3.) Melee plasma weapons: I haven't actually gotten to producing plasma weapons yet, but I'm guessing they'll go much like they did in X-COM (though I do like the change of plasma research leading to laser weapons). That being said, while a plasma bolt wouldn't be very effective at range (without something like gravitons or magnetic monopoles to hold it together), no such restriction applies to plasma flamethrowers (range of 3-4 tiles, fast to use, little to no need to aim, maybe even 1-handed, though maybe not), or a plasma-edged sword (think a sword blade that's open along the edge, leading inside the blade). When turned on, a tightly focused cutting torch of plasma erupts from the opening, creating a powerfully cutting plasma blade. This would go well with the shield, though the risks of closing to close-quarter combat would be high. These two weapons are things that were distinctly lacking from the first X-COM (though X-COM 3 at least had swords, but I don't think they had flamethrowers).

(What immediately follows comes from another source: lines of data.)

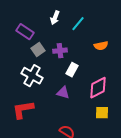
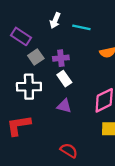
cyan line: (78, 24) -> (81, 27), turned 63
white rectangle: (72, 70) -> (64, 79), moved, turned -64
white cross: (32, 76) -> (29, 87), turned -30

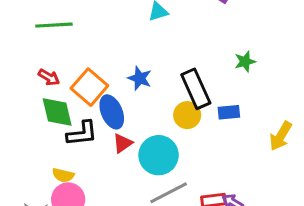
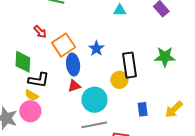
green star: (245, 62) -> (165, 57), size x1.5
green diamond: (57, 112) -> (23, 62), moved
blue rectangle: (229, 112) -> (143, 109), moved, turned 72
black L-shape: (82, 133) -> (39, 80), moved

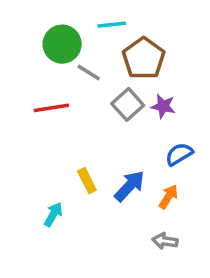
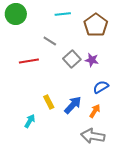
green circle: (62, 44) -> (16, 14), moved
brown pentagon: (144, 58) -> (96, 25), moved
gray arrow: (165, 241) -> (93, 136), size x1.6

4.) Landing Zone Choices: When a mission starts, the player should be shown an aerial view of the map, giving the player a general layout (where buildings and streets are, but not what's in them or where doors/windows are) and maybe even showing the location of the crashed UFO if there is one. The player is then given a choice of appropriately open locations to land in, as well as the orientation of the aircraft. How many landing zones there are may vary from landscape to landscape (cities and dense forests would have fewer, while open fields and farmland should have more). This is a very sensible and realistic way of incorporating the pilot's decisions and the troops' looking out the window, while also giving the player a bit more of a strategic decision in missions.

I hope people like these ideas, and I hope at least a few of them make it into the final game.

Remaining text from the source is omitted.